Lines from the line with "Removable or Snap-On Veneers" to the line with "dependent on tooth position, occlusion, and" in the entries below, and only those, must be output exactly, with both ends included.

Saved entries
# # # # #
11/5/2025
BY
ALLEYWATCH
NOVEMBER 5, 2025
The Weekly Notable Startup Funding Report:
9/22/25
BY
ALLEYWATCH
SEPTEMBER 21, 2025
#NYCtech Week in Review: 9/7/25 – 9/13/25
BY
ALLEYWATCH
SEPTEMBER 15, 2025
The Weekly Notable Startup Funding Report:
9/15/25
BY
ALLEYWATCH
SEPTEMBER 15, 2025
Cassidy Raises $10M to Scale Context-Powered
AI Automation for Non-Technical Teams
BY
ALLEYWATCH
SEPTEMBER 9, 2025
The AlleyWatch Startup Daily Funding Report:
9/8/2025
# # # # #
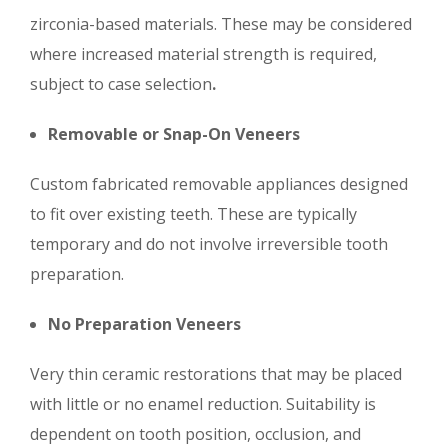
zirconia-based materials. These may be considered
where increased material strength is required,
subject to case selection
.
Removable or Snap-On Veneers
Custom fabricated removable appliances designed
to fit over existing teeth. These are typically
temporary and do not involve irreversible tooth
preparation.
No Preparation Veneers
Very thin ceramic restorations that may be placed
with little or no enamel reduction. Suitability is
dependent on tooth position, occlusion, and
# # # # #
• _Response to this task_:
Removable or Snap-On Veneers
Custom fabricated removable appliances designed
to fit over existing teeth. These are typically
temporary and do not involve irreversible tooth
preparation.
No Preparation Veneers
Very thin ceramic restorations that may be placed
with little or no enamel reduction. Suitability is
dependent on tooth position, occlusion, and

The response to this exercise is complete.